The return of the World Cup illusion after a tense electoral period is visible in other parts of Brazil.

Pennants, balls and different versions of the official jersey line the windows of shops, beauty salons and restaurants, from Rio de Janeiro’s crowded downtown to Copacabana beach.

General view of Rocinha, a favela in Rio de Janeiro, on November 22, 2022
General view of Rocinha, a favela in Rio de Janeiro, on November 22, 2022 CARL DE SOUZA AFP

Together with his childhood friends, Uber driver Jadson Paixao keeps alive the tradition of decorating the street where they grew up in the Vila Medeiros neighborhood of Sao Paulo… including graffiti with Neymar’s face.

“It’s great that people can enjoy the World Cup and forget about the election, which is over.
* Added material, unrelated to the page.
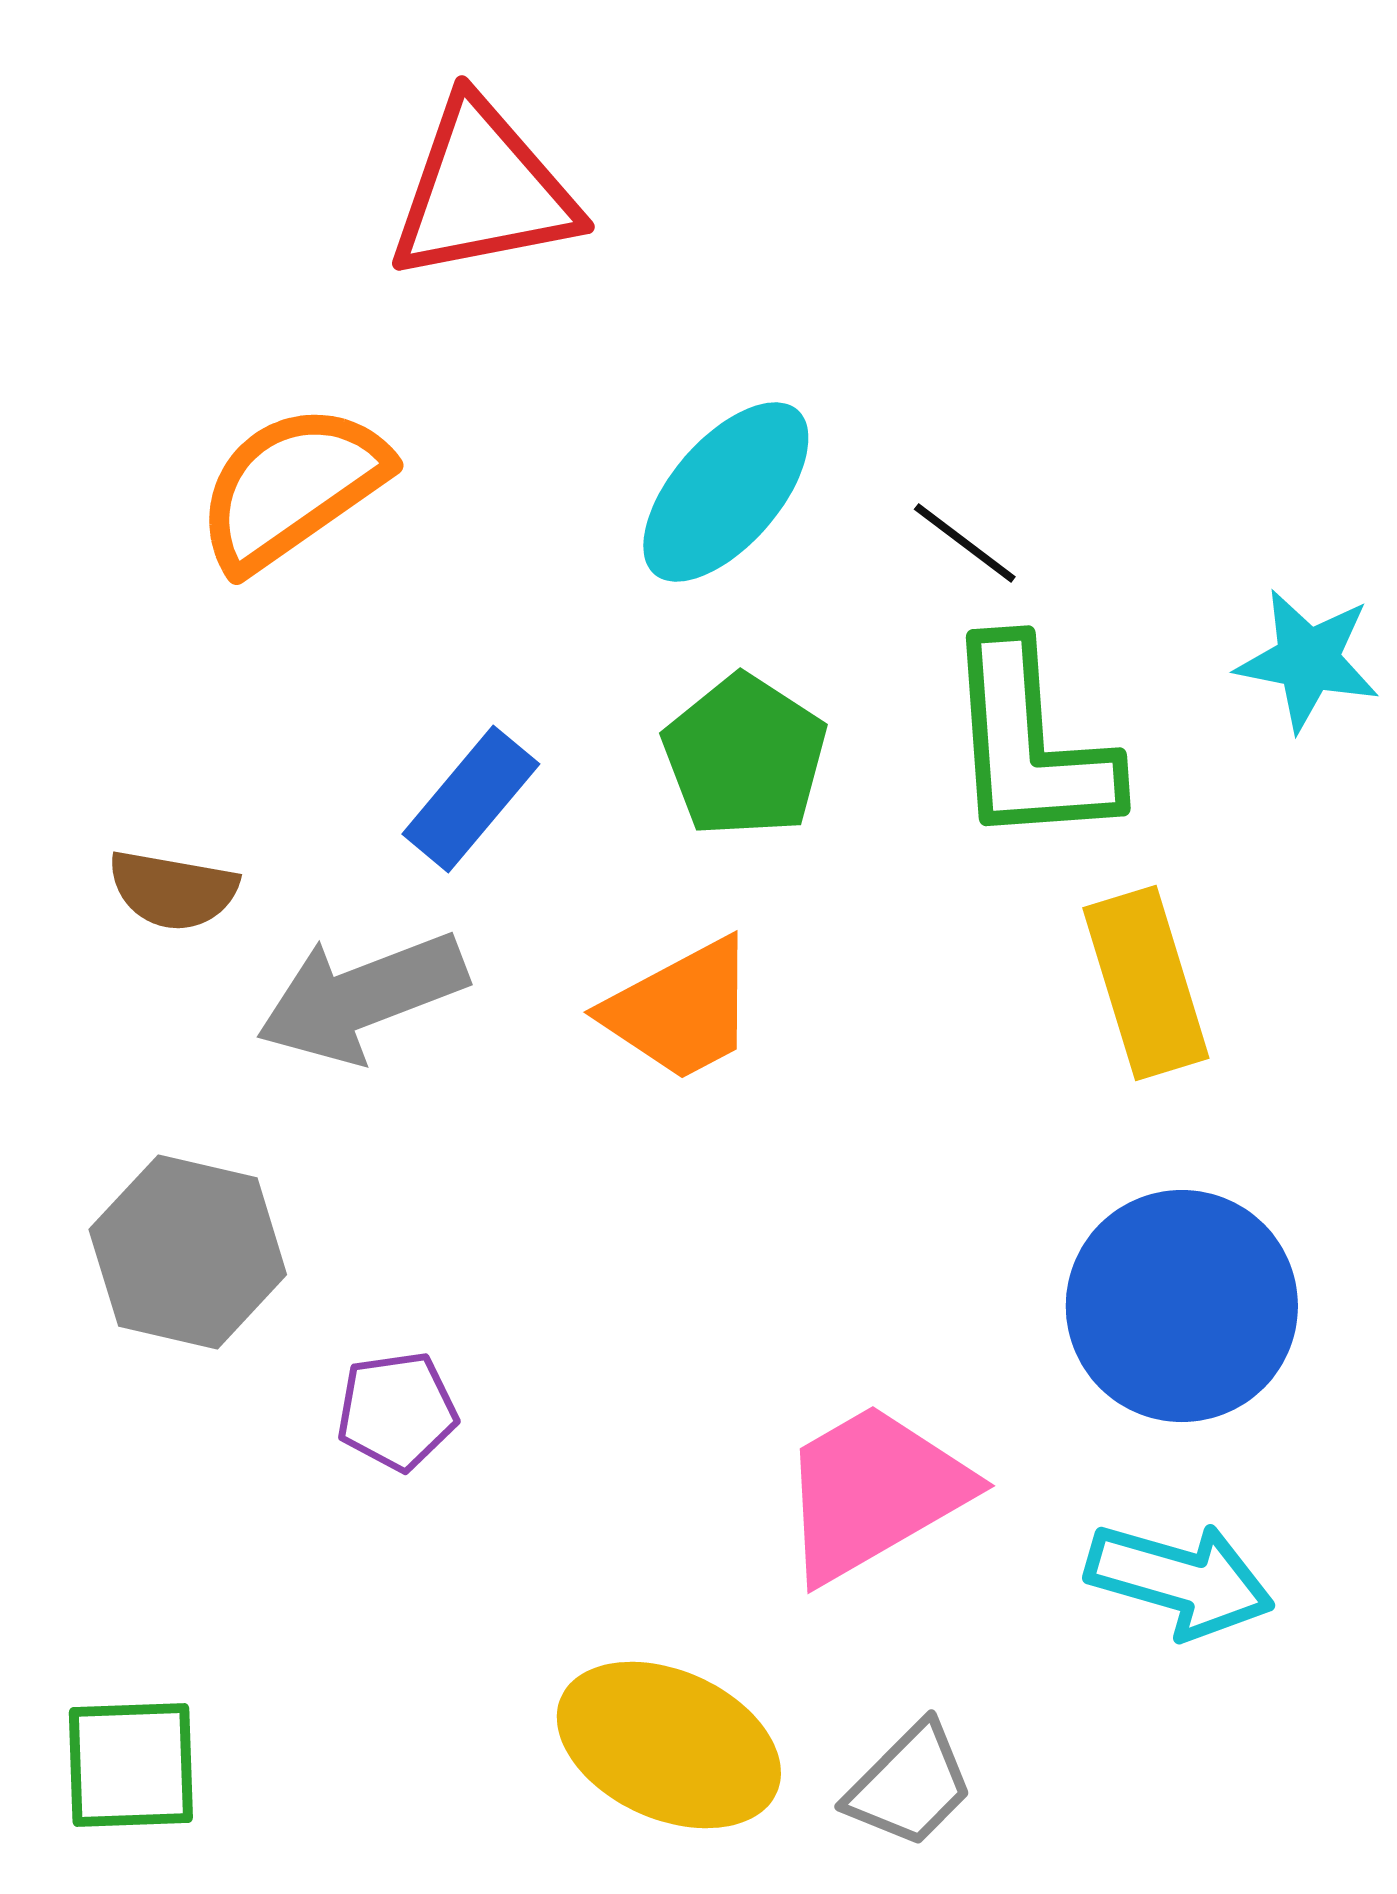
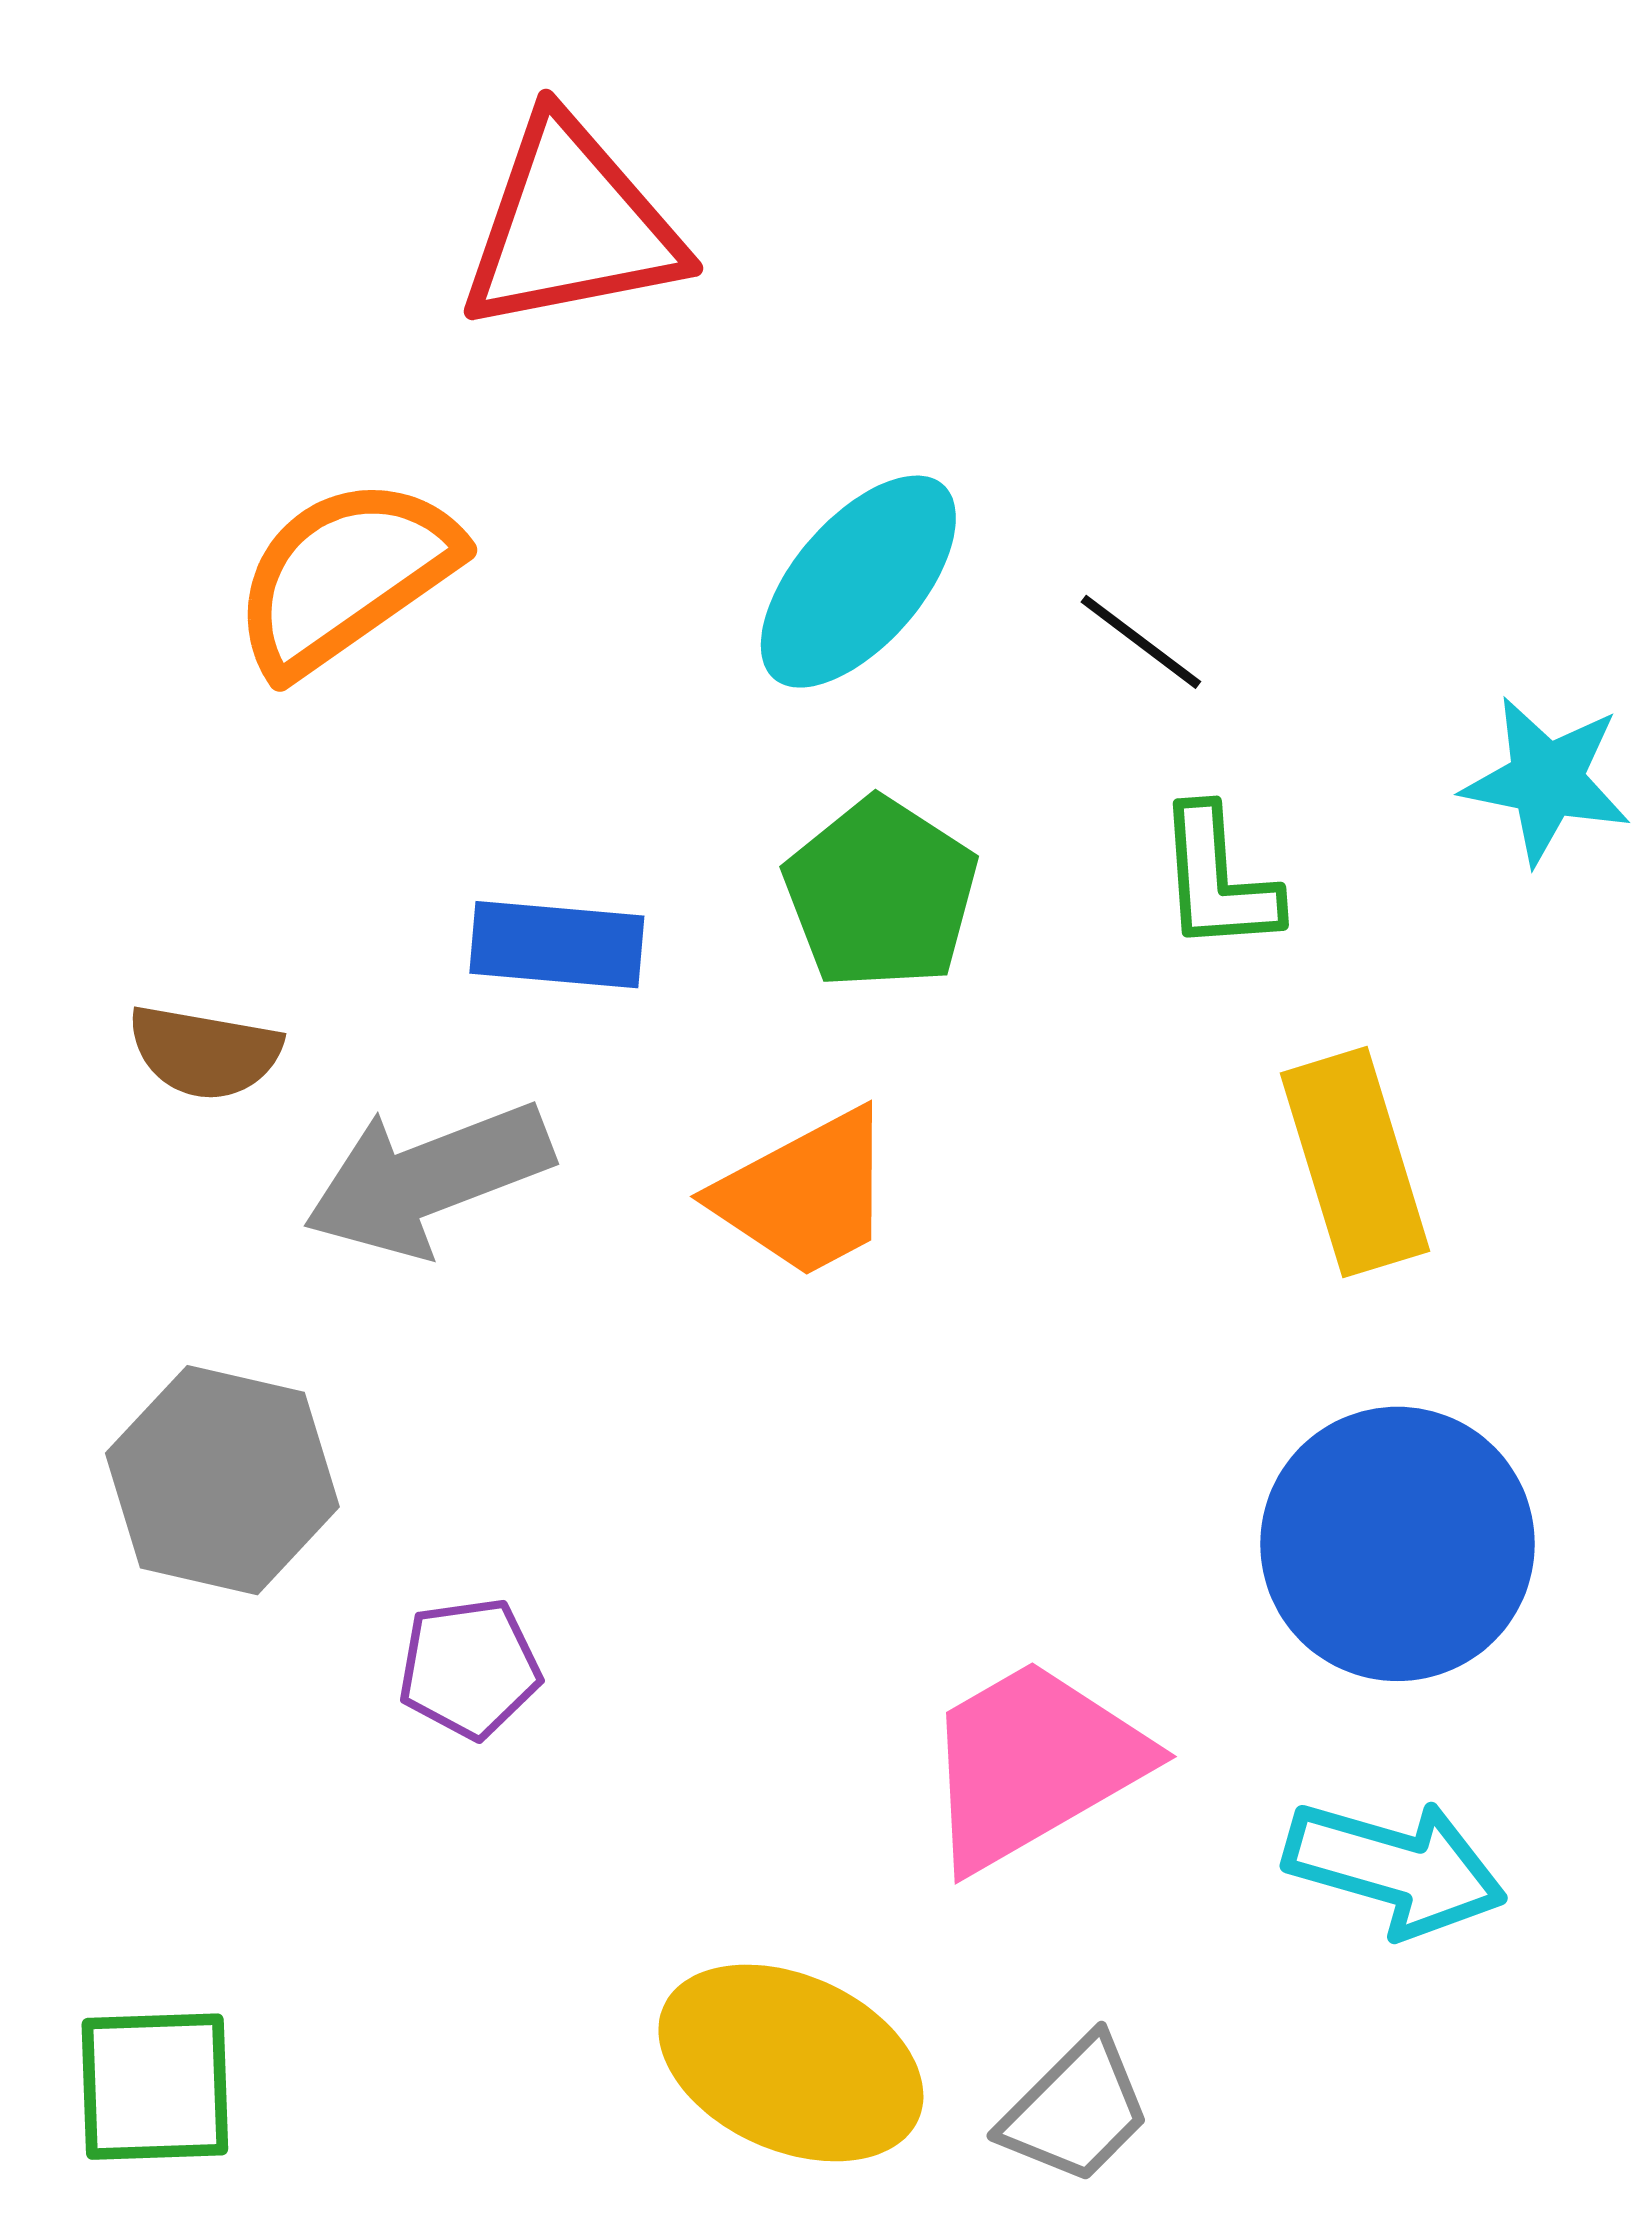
green L-shape: (1030, 744) -> (1218, 879), size x0.6
blue rectangle: (471, 799) -> (557, 945), turned 55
Politics is politics, soccer is soccer,” said Paixao, 35.

Attempts to claim the national team jersey for all Brazilians come from various fronts.

Lula launched a campaign to encourage the squad: “Brazil hexa, Lula tri: green and yellow are the colors of those who feel love and support the country,” he said in reference to the third term that he will assume in January.
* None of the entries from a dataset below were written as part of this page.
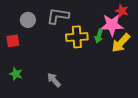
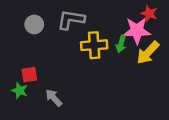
red square: (13, 41) -> (29, 75), moved
gray arrow: (54, 80) -> (54, 98), moved

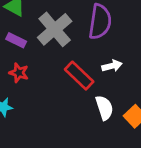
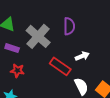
purple semicircle: (100, 22) -> (69, 26), size x0.7

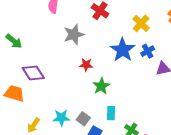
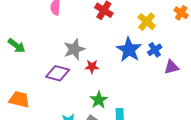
gray star: (74, 34) -> (74, 49), moved
purple diamond: (33, 73) -> (58, 73), moved, turned -40
green star: (101, 86) -> (99, 100), moved

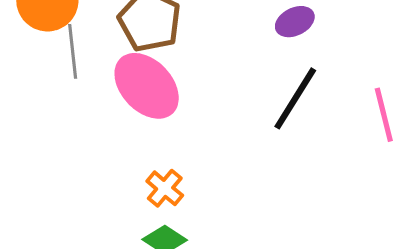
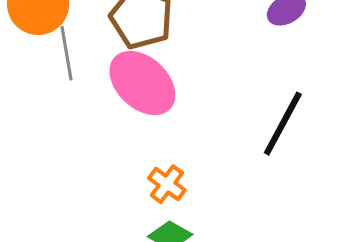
black line: (295, 98) -> (283, 124), moved

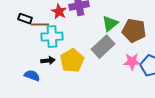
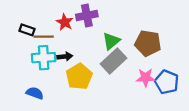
green triangle: (110, 24) -> (111, 41), moved
cyan cross: (52, 37) -> (44, 58), moved
black arrow: (48, 61) -> (65, 57), moved

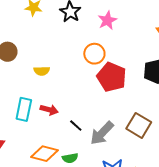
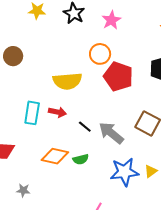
yellow semicircle: (42, 71) -> (67, 81), moved, size x1.8
gray arrow: (102, 133) -> (111, 133), turned 88

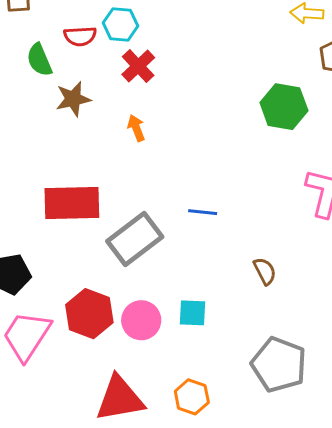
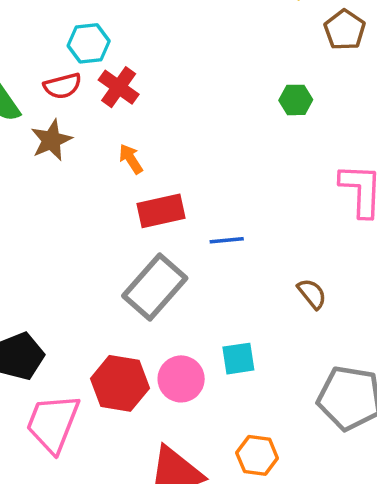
red semicircle: (80, 36) -> (62, 86), moved
green hexagon: (284, 107) -> (296, 100), size x0.6
red rectangle: (72, 203) -> (161, 211), moved, size x0.7

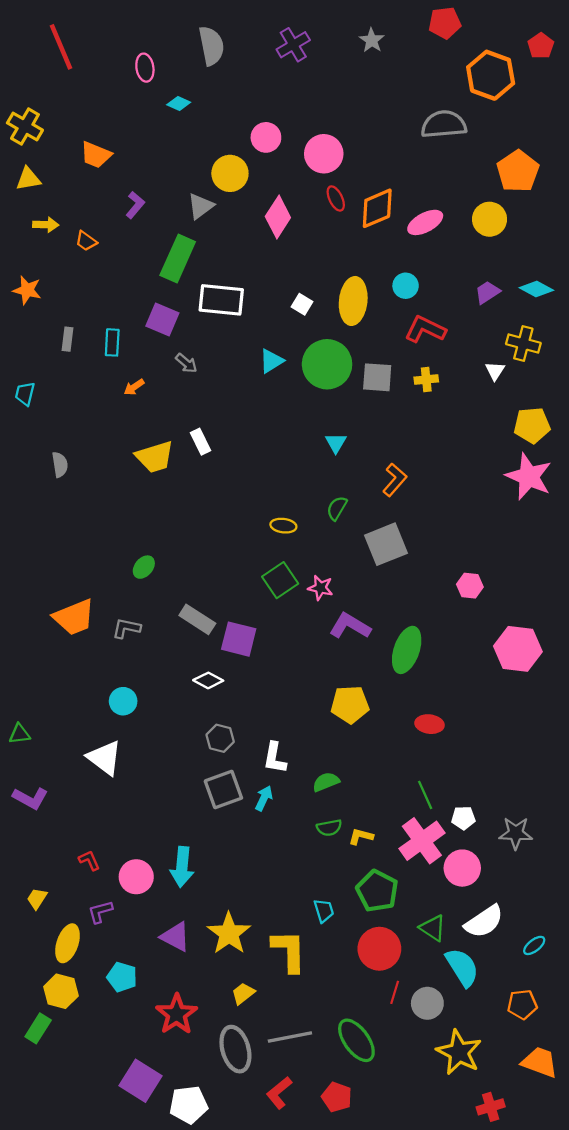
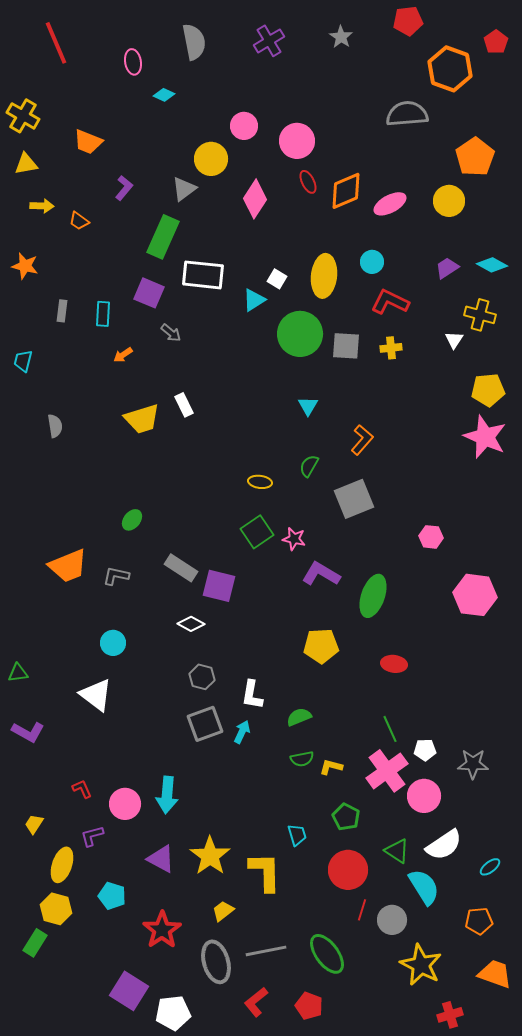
cyan triangle: (271, 361) -> (254, 300), moved
green pentagon: (377, 891) -> (346, 817), size x0.7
The Brazilian Football Confederation (CBF) also produced an advertising piece to depoliticize the shirt and “reconnect” the fans with the national team.

“The World Cup is a moment of union (…) Soccer does not live without fans, and our purpose is to connect people of all ages, places, colors, races, ideologies and religions to soccer,” said the president of the CBF, Ednaldo Rodrigues.

Whether or not this operation will be successful for many will depend on performance within the field.

“If Brazil wins, I think everyone will want to wear the shirt again,” Fabio Vassalo Grande, a 47-year-old businessman from São Paulo, told AFP from Qatar.

“Soccer is the joy of Brazilians,” he adds.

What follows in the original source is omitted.